On one hand it is clear that just like many other reboots in the past, they want to introduce the series to a new audience...
The problem with
Bastard!! is nothing really suggest this is an attempt to reintroduce the franchise. My previous post on the matter (the one subsequent to what you quoted) lays out my feelings, but this new series is content for contents sake, primarily funded and exclusive to Netflix. The Japanese rights holders are merely taking an easy payday on a dead franchise. If the idea was to reintroduce
Bastard!!, a deal would have been struck, where the show broadcasts both on Netflix and some of the domestic satellite networks, as they're the primary source for most enthusiast-grade anime. To give an example,
Komi Can't Communicate is currently a popular franchise; Netflix has some stake in the anime, but in Japan episodes for both seasons of the show released weekly on Netflix and concurrently broadcasted on several domestic stations.
Bastard!! was the usual day-one drop of all 13 episodes, even in Japan; the series has essentially already come and gone. Given its manga roots, you'd also have expected the publication of some new edition of the comic; or in the specific case of
Bastard!!, even if the original creator wasn't involved, possibly the completion of the large-trim
kanzenban editions, which sputtered-out at volume 9.
Going to your
Ushio & Tora comparison, the television series broadcasted on several networks in Japan and the manga received a new complete edition.

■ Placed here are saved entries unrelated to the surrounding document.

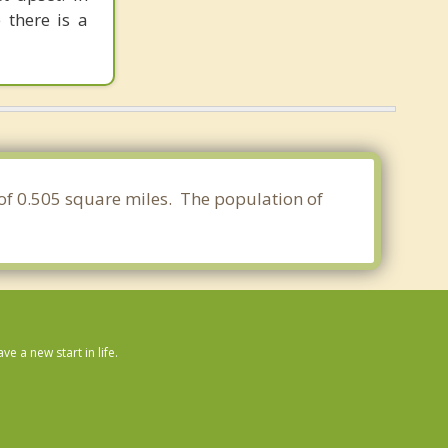
 there is a
a of 0.505 square miles. The population of
 a new start in life.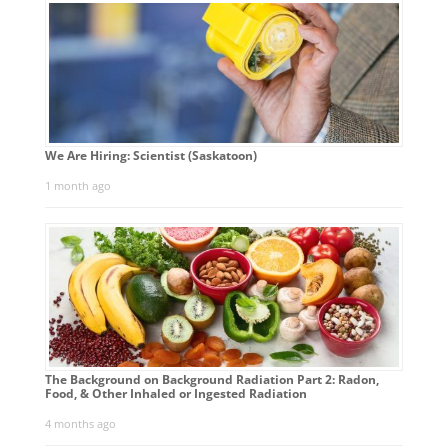
We Are Hiring: Scientist (Saskatoon)
1 month ago
The Background on Background Radiation Part 2: Radon,
Food, & Other Inhaled or Ingested Radiation
4 months ago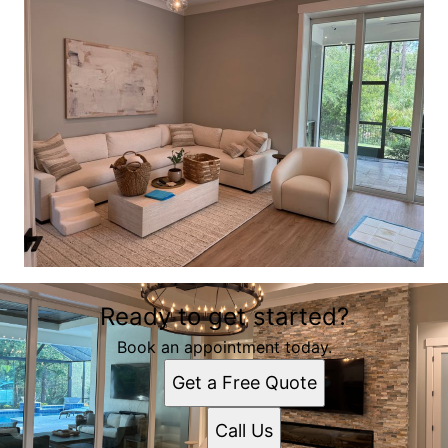
Ready to get started?
Book an appointment today.
Get a Free Quote
Call Us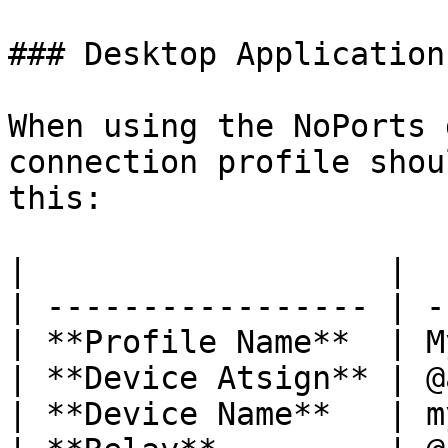
### Desktop Application

When using the NoPorts 
connection profile shou
this:

|                   |  
| ----------------- | -
| **Profile Name**  | M
| **Device Atsign** | @
| **Device Name**   | m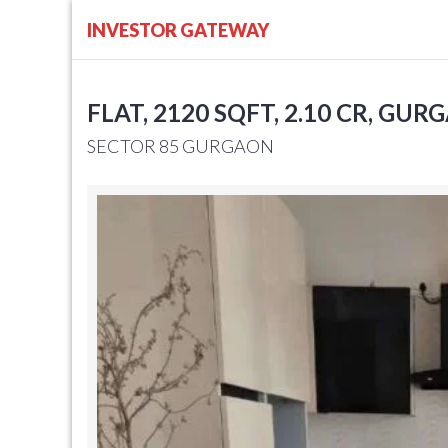
INVESTOR GATEWAY
FLAT, 2120 SQFT, 2.10 CR, GUR
SECTOR 85 GURGAON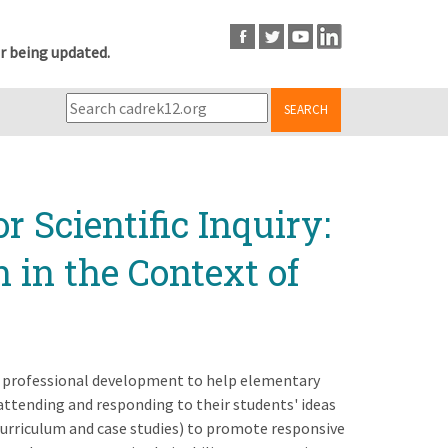
r being updated.
SEARCH
r Scientific Inquiry:
in the Context of
ng professional development to help elementary
ttending and responding to their students' ideas
urriculum and case studies) to promote responsive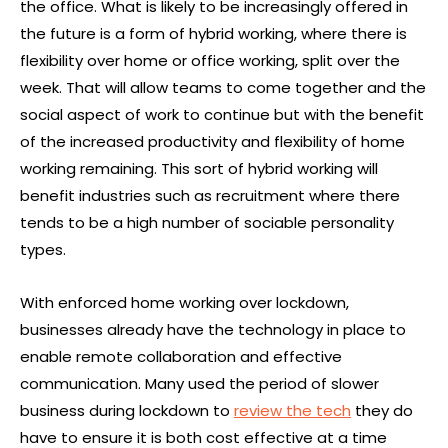
the office. What is likely to be increasingly offered in
the future is a form of hybrid working, where there is
flexibility over home or office working, split over the
week. That will allow teams to come together and the
social aspect of work to continue but with the benefit
of the increased productivity and flexibility of home
working remaining. This sort of hybrid working will
benefit industries such as recruitment where there
tends to be a high number of sociable personality
types.
With enforced home working over lockdown,
businesses already have the technology in place to
enable remote collaboration and effective
communication. Many used the period of slower
business during lockdown to
review the tech
they do
have to ensure it is both cost effective at a time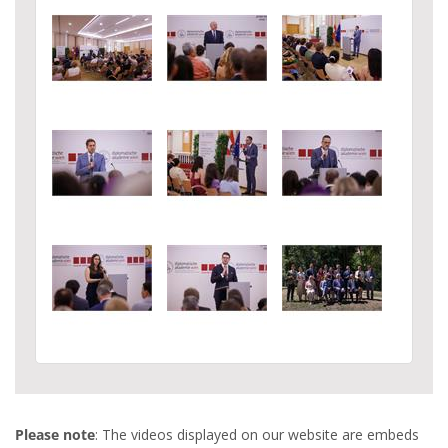
Please note
: The videos displayed on our website are embeds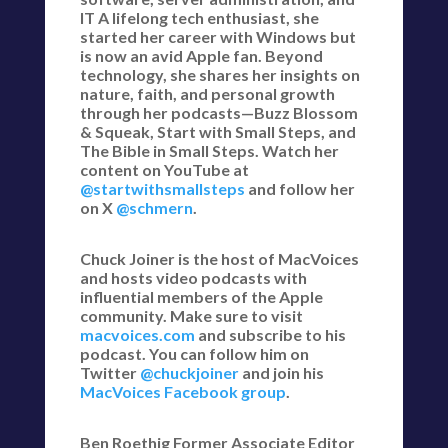
IT A lifelong tech enthusiast, she
started her career with Windows but
is now an avid Apple fan. Beyond
technology, she shares her insights on
nature, faith, and personal growth
through her podcasts—Buzz Blossom
& Squeak, Start with Small Steps, and
The Bible in Small Steps. Watch her
content on YouTube at
@startwithsmallsteps
and follow her
on X
@schmern
.
Chuck Joiner is the host of MacVoices
and hosts video podcasts with
influential members of the Apple
community. Make sure to visit
macvoices.com
and subscribe to his
podcast. You can follow him on
Twitter
@chuckjoiner
and join his
MacVoices Facebook group
.
Ben Roethig Former Associate Editor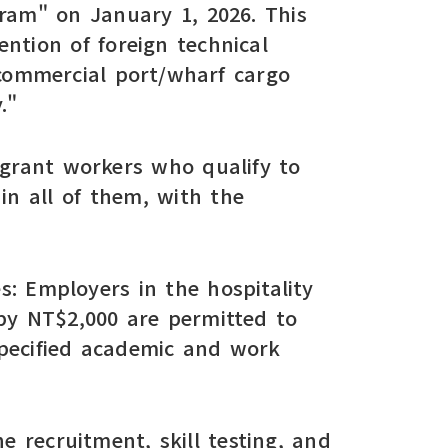
ram" on January 1, 2026. This
ntion of foreign technical
 commercial port/wharf cargo
."
migrant workers who qualify to
in all of them, with the
es: Employers in the hospitality
by NT$2,000 are permitted to
specified academic and work
e recruitment, skill testing, and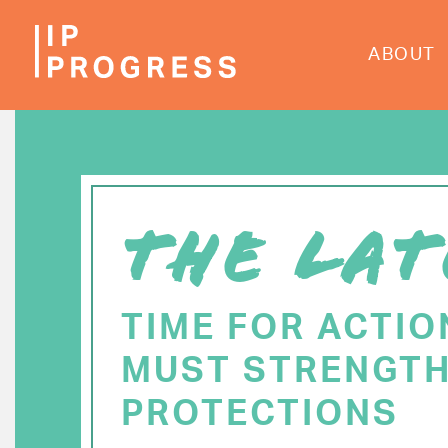
Skip
to
ABOUT
main
content
THE LAT
TIME FOR ACTIO
MUST STRENGTH
PROTECTIONS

Bastard!! got a pop-up exhibition at the Tower Records in Shibuya and copies of the original Shonen Jump
tankoubon, featuring an obi advertising the Netflix series, were made ready for bookstores. Nothing suggests there's any attempt to push
Bastard!! beyond those who are already fans or at least somewhat familiar with the franchise.
To your point about needing to tone down the content in
Bastard!! for mainstream audiences, the manga isn't nearly as gory or inappropriate as some may come to think based on a quick Google search. Most of the more explicit moments are from either the
kanzenban editions or
doujinshi & art books published by the original creator. Given other late-night anime being broadcast in Japan,
Bastard!! could exist with no problem, besides some stations choosing to hide female breasts and (maybe) dim some gore.
Staying on the topic of content fears, I mainlined these new 13 episodes, and other than the choice (or Netflix stipulation?) to go with Barbie-doll anatomy (likely to be fixed for the home-video release), the series does not eschew its violent, cheesy, raunchy nature. The series is, however, a boring and completely workman-like creation. Regardless of whether anyone on the project had passion for the franchise, to their credit, they clearly did their homework in terms of keeping faithful to the source, but from an overall production standpoint,
Bastard!! could be any other quasi-serious, fantasy-themed anime, which isn't what anyone would want from a modern adaptation of material from roughly 1988 to 1996. Netflix is running around foreign markets buying content for their platform and oftentimes fails to result in people asking, whether what's being funded does the property justice. In the case of
Bastard!!, is the first half of the comic really best suited for a 26-episode, TV format or would several long-form features be the better option? But again, this series is content for contents sake, so it doesn't really matter.
For what it's worth, I don't purposefully want to maintain a negative outlook on this
Bastard!! project, it just doesn't bare the conventional markings of an attempt at reviving and pushing a franchise, which would usually start with the Japanese rights holders (not Netflix) and possibly result in some anime-only ending to the franchise.